___ Information given ___

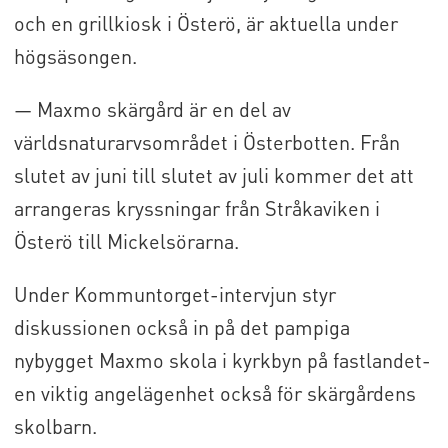
och en grillkiosk i Österö, är aktuella under
högsäsongen.
— Maxmo skärgård är en del av
världsnaturarvsområdet i Österbotten. Från
slutet av juni till slutet av juli kommer det att
arrangeras kryssningar från Stråkaviken i
Österö till Mickelsörarna.
Under Kommuntorget-intervjun styr
diskussionen också in på det pampiga
nybygget Maxmo skola i kyrkbyn på fastlandet-
en viktig angelägenhet också för skärgårdens
skolbarn.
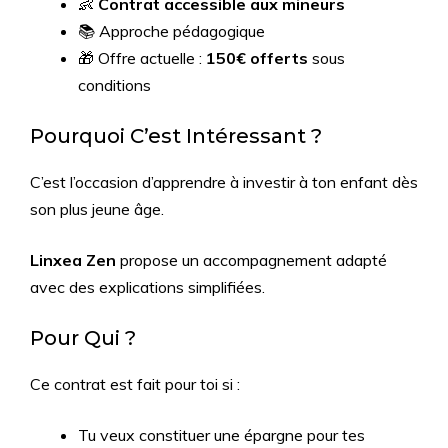
👶
Contrat accessible aux mineurs
📚 Approche pédagogique
🎁 Offre actuelle :
150€ offerts
sous
conditions
Pourquoi C’est Intéressant ?
C’est l’occasion d’apprendre à investir à ton enfant dès
son plus jeune âge.
Linxea Zen
propose un accompagnement adapté
avec des explications simplifiées.
Pour Qui ?
Ce contrat est fait pour toi si :
Tu veux constituer une épargne pour tes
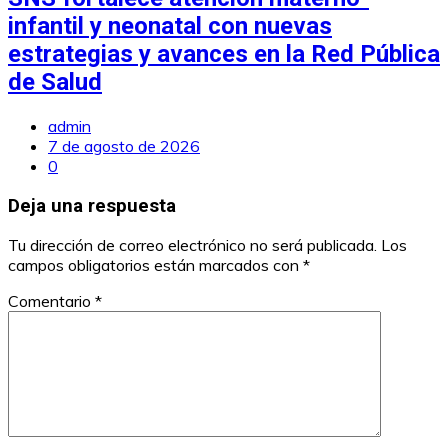
infantil y neonatal con nuevas
estrategias y avances en la Red Pública
de Salud
admin
7 de agosto de 2026
0
Deja una respuesta
Tu dirección de correo electrónico no será publicada.
Los
campos obligatorios están marcados con
*
Comentario
*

___

→ Your goal: Each record above is to be restated exactly, with its pictures removed from the copy.

→ Problem solution:
och en grillkiosk i Österö, är aktuella under
högsäsongen.
— Maxmo skärgård är en del av
världsnaturarvsområdet i Österbotten. Från
slutet av juni till slutet av juli kommer det att
arrangeras kryssningar från Stråkaviken i
Österö till Mickelsörarna.
Under Kommuntorget-intervjun styr
diskussionen också in på det pampiga
nybygget Maxmo skola i kyrkbyn på fastlandet-
en viktig angelägenhet också för skärgårdens
skolbarn.
👶
Contrat accessible aux mineurs
📚 Approche pédagogique
🎁 Offre actuelle :
150€ offerts
sous
conditions
Pourquoi C’est Intéressant ?
C’est l’occasion d’apprendre à investir à ton enfant dès
son plus jeune âge.
Linxea Zen
propose un accompagnement adapté
avec des explications simplifiées.
Pour Qui ?
Ce contrat est fait pour toi si :
Tu veux constituer une épargne pour tes
infantil y neonatal con nuevas
estrategias y avances en la Red Pública
de Salud
admin
7 de agosto de 2026
0
Deja una respuesta
Tu dirección de correo electrónico no será publicada.
Los
campos obligatorios están marcados con
*
Comentario
*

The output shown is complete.